** Opening Dataset block **
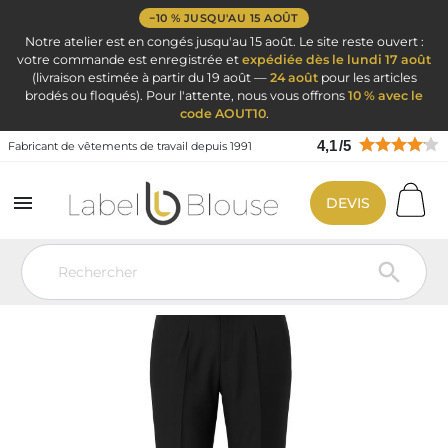
−10 % JUSQU'AU 15 AOÛT
Notre atelier est en congés jusqu'au 15 août. Le site reste ouvert :
votre commande est enregistrée et
expédiée dès le lundi 17 août
(livraison estimée à partir du 19 août —
24 août
pour les articles
brodés ou floqués). Pour l'attente, nous vous offrons
10 % avec le
code AOUT10
.
4,1
/
5
Fabricant de vêtements de travail depuis 1991

DEVIS
Vêtement de travail
Vêtement Service Accueil & Hôtelier
Pantalon
de costume
Pantalon de Service Noir Pantalon de ville GOMI Noir

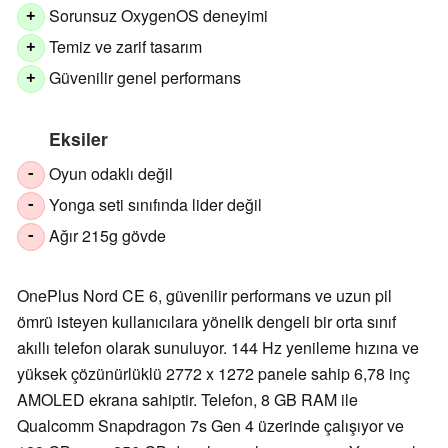
Sorunsuz OxygenOS deneyimi
+
Temiz ve zarif tasarım
+
Güvenilir genel performans
+
Eksiler
Oyun odaklı değil
-
Yonga seti sınıfında lider değil
-
Ağır 215g gövde
-
OnePlus Nord CE 6, güvenilir performans ve uzun pil
ömrü isteyen kullanıcılara yönelik dengeli bir orta sınıf
akıllı telefon olarak sunuluyor. 144 Hz yenileme hızına ve
yüksek çözünürlüklü 2772 x 1272 panele sahip 6,78 inç
AMOLED ekrana sahiptir. Telefon, 8 GB RAM ile
Qualcomm Snapdragon 7s Gen 4 üzerinde çalışıyor ve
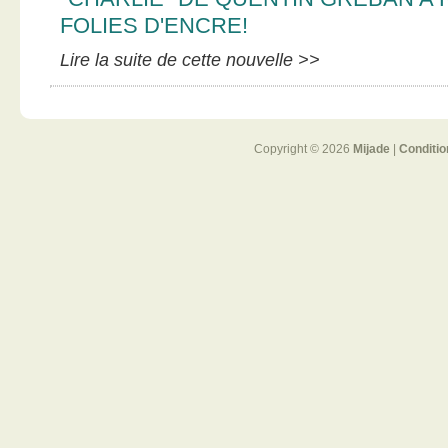
FOLIES D'ENCRE!
Lire la suite de cette nouvelle >>
Copyright © 2026
Mijade
|
Conditio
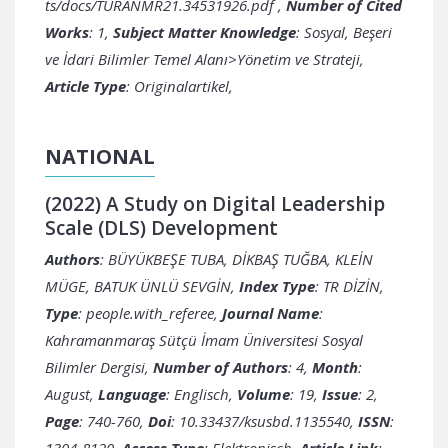
ts/docs/TURANMR21.34531926.pdf
,
Number of Cited
Works
: 1,
Subject Matter Knowledge
: Sosyal, Beşeri
ve İdari Bilimler Temel Alanı>Yönetim ve Strateji,
Article Type
: Originalartikel,
NATIONAL
(2022) A Study on Digital Leadership
Scale (DLS) Development
Authors
: BÜYÜKBEŞE TUBA, DİKBAŞ TUĞBA, KLEİN
MÜGE, BATUK ÜNLÜ SEVGİN,
Index Type
: TR DİZİN,
Type
: people.with_referee,
Journal Name
:
Kahramanmaraş Sütçü İmam Üniversitesi Sosyal
Bilimler Dergisi,
Number of Authors
: 4,
Month
:
August,
Language
: Englisch,
Volume
: 19,
Issue
: 2,
Page
: 740-760,
Doi
: 10.33437/ksusbd.1135540,
ISSN
:
1304-8120,
Access Type
: Elektronisch,
Article Link
:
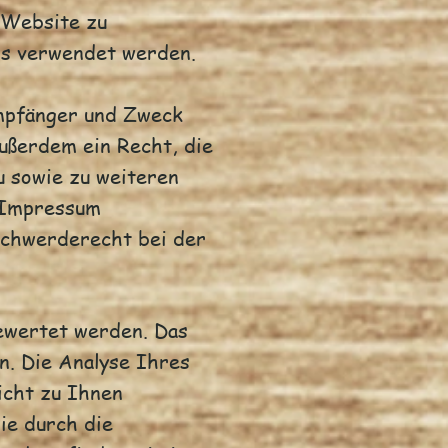
r Website zu
ns verwendet werden.
Empfänger und Zweck
ußerdem ein Recht, die
u sowie zu weiteren
 Impressum
schwerderecht bei der
ewertet werden. Das
n. Die Analyse Ihres
icht zu Ihnen
ie durch die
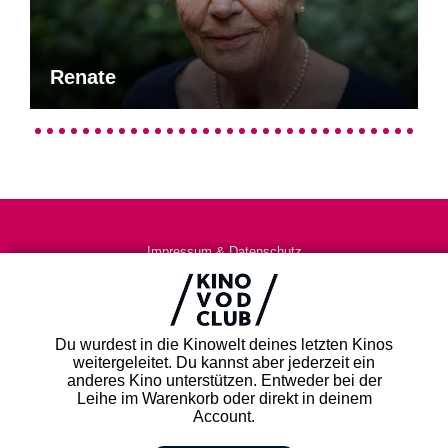
Renate
Impressum & Datenschutz
AGB
Kontakt
FAQ
Du wurdest in die Kinowelt deines letzten Kinos
Newsletter
weitergeleitet. Du kannst aber jederzeit ein
Partner
anderes Kino unterstützen. Entweder bei der
Leihe im Warenkorb oder direkt in deinem
Account.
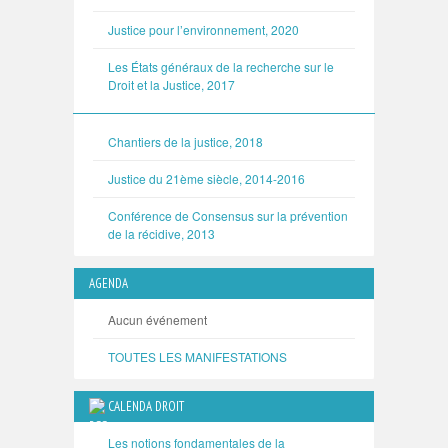
Justice pour l’environnement, 2020
Les États généraux de la recherche sur le
Droit et la Justice, 2017
Chantiers de la justice, 2018
Justice du 21ème siècle, 2014-2016
Conférence de Consensus sur la prévention
de la récidive, 2013
AGENDA
Aucun événement
TOUTES LES MANIFESTATIONS
CALENDA DROIT
Les notions fondamentales de la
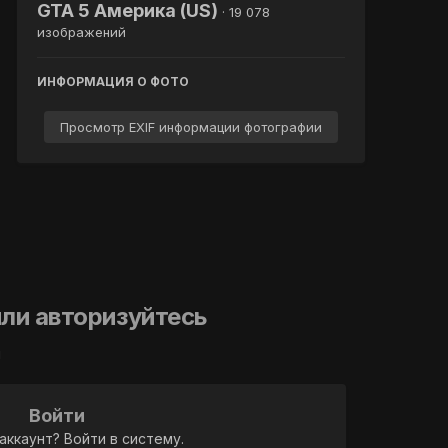
GTA 5 Америка (US)
· 19 078
изображений
ИНФОРМАЦИЯ О ФОТО
Просмотр EXIF информации фотографии
ли авторизуйтесь
й
Войти
аккаунт? Войти в систему.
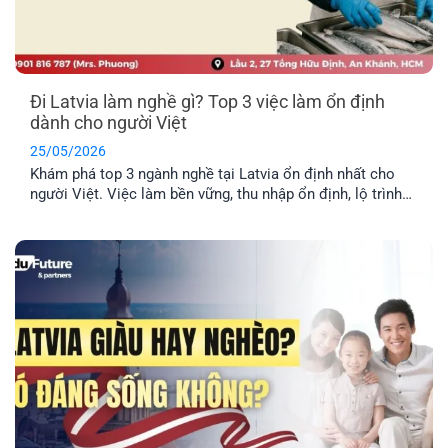
Đi Latvia làm nghề gì? Top 3 việc làm ổn định
dành cho người Việt
25/05/2026
Khám phá top 3 ngành nghề tại Latvia ổn định nhất cho
người Việt. Việc làm bền vững, thu nhập ổn định, lộ trình
định cư lâu dài cho cả gia đình.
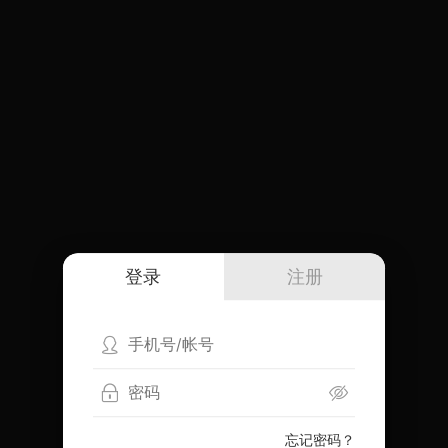
登录
注册
忘记密码？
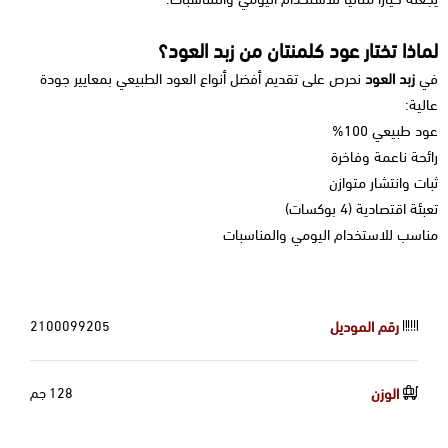
لماذا تختار عود كلمنتان من زبد العود؟
في
زبد العود
نحرص على تقديم أفضل أنواع العود الطبيعي بمعايير جودة
عالية:
عود طبيعي 100%
رائحة ناعمة وفاخرة
ثبات وانتشار متوازن
تعبئة اقتصادية (4 بوكسات)
مناسب للاستخدام اليومي والمناسبات
رقم الموديل
2100099205
الوزن
128 جم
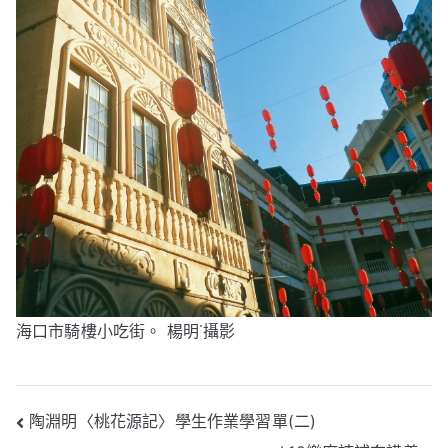
海口市騎樓小吃街。 楊明˙攝影
文
陶淵明〈桃花源記〉學生作業學習單(二)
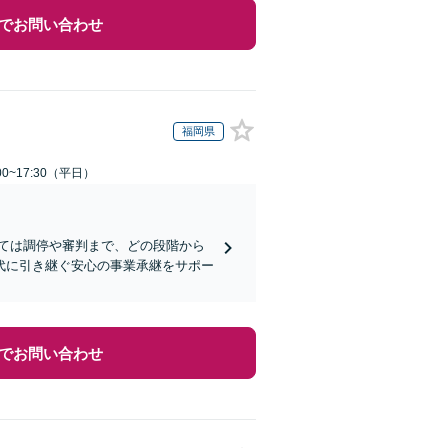
でお問い合わせ
福岡県
0~17:30（平日）
ては調停や審判まで、どの段階から
代に引き継ぐ安心の事業承継をサポー
でお問い合わせ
** Closing Dataset block **
_About this exercise_. Your answer must be an exact repeat of all the records, minus the pictures.

_Task output_.
−10 % JUSQU'AU 15 AOÛT
Notre atelier est en congés jusqu'au 15 août. Le site reste ouvert :
votre commande est enregistrée et
expédiée dès le lundi 17 août
(livraison estimée à partir du 19 août —
24 août
pour les articles
brodés ou floqués). Pour l'attente, nous vous offrons
10 % avec le
code AOUT10
.
4,1
/
5
Fabricant de vêtements de travail depuis 1991

DEVIS
Vêtement de travail
Vêtement Service Accueil & Hôtelier
Pantalon
de costume
Pantalon de Service Noir Pantalon de ville GOMI Noir

Sorunsuz OxygenOS deneyimi
+
Temiz ve zarif tasarım
+
Güvenilir genel performans
+
Eksiler
Oyun odaklı değil
-
Yonga seti sınıfında lider değil
-
Ağır 215g gövde
-
OnePlus Nord CE 6, güvenilir performans ve uzun pil
ömrü isteyen kullanıcılara yönelik dengeli bir orta sınıf
akıllı telefon olarak sunuluyor. 144 Hz yenileme hızına ve
yüksek çözünürlüklü 2772 x 1272 panele sahip 6,78 inç
AMOLED ekrana sahiptir. Telefon, 8 GB RAM ile
Qualcomm Snapdragon 7s Gen 4 üzerinde çalışıyor ve
FOLIES D'ENCRE!
Lire la suite de cette nouvelle >>
Copyright © 2026
Mijade
|
Conditio
ts/docs/TURANMR21.34531926.pdf
,
Number of Cited
Works
: 1,
Subject Matter Knowledge
: Sosyal, Beşeri
ve İdari Bilimler Temel Alanı>Yönetim ve Strateji,
Article Type
: Originalartikel,
NATIONAL
(2022) A Study on Digital Leadership
Scale (DLS) Development
Authors
: BÜYÜKBEŞE TUBA, DİKBAŞ TUĞBA, KLEİN
MÜGE, BATUK ÜNLÜ SEVGİN,
Index Type
: TR DİZİN,
Type
: people.with_referee,
Journal Name
:
Kahramanmaraş Sütçü İmam Üniversitesi Sosyal
Bilimler Dergisi,
Number of Authors
: 4,
Month
:
August,
Language
: Englisch,
Volume
: 19,
Issue
: 2,
Page
: 740-760,
Doi
: 10.33437/ksusbd.1135540,
ISSN
:
1304-8120,
Access Type
: Elektronisch,
Article Link
:
r Website zu
ns verwendet werden.
Empfänger und Zweck
ußerdem ein Recht, die
u sowie zu weiteren
 Impressum
schwerderecht bei der
ewertet werden. Das
n. Die Analyse Ihres
icht zu Ihnen
ie durch die
Renate
Impressum & Datenschutz
AGB
Kontakt
FAQ
Du wurdest in die Kinowelt deines letzten Kinos
Newsletter
weitergeleitet. Du kannst aber jederzeit ein
Partner
anderes Kino unterstützen. Entweder bei der
Leihe im Warenkorb oder direkt in deinem
Account.
Justice pour l’environnement, 2020
Les États généraux de la recherche sur le
Droit et la Justice, 2017
Chantiers de la justice, 2018
Justice du 21ème siècle, 2014-2016
Conférence de Consensus sur la prévention
de la récidive, 2013
AGENDA
Aucun événement
TOUTES LES MANIFESTATIONS
CALENDA DROIT
Les notions fondamentales de la
GTA 5 Америка (US)
· 19 078
изображений
ИНФОРМАЦИЯ О ФОТО
Просмотр EXIF информации фотографии
ли авторизуйтесь
й
Войти
аккаунт? Войти в систему.
Đi Latvia làm nghề gì? Top 3 việc làm ổn định
dành cho người Việt
25/05/2026
Khám phá top 3 ngành nghề tại Latvia ổn định nhất cho
người Việt. Việc làm bền vững, thu nhập ổn định, lộ trình
định cư lâu dài cho cả gia đình.
登录
注册
忘记密码？
لماذا تختار عود كلمنتان من زبد العود؟
في
زبد العود
نحرص على تقديم أفضل أنواع العود الطبيعي بمعايير جودة
عالية:
عود طبيعي 100%
رائحة ناعمة وفاخرة
ثبات وانتشار متوازن
تعبئة اقتصادية (4 بوكسات)
مناسب للاستخدام اليومي والمناسبات
رقم الموديل
2100099205
الوزن
128 جم
海口市騎樓小吃街。 楊明˙攝影
文
陶淵明〈桃花源記〉學生作業學習單(二)
でお問い合わせ
福岡県
0~17:30（平日）
ては調停や審判まで、どの段階から
代に引き継ぐ安心の事業承継をサポー
でお問い合わせ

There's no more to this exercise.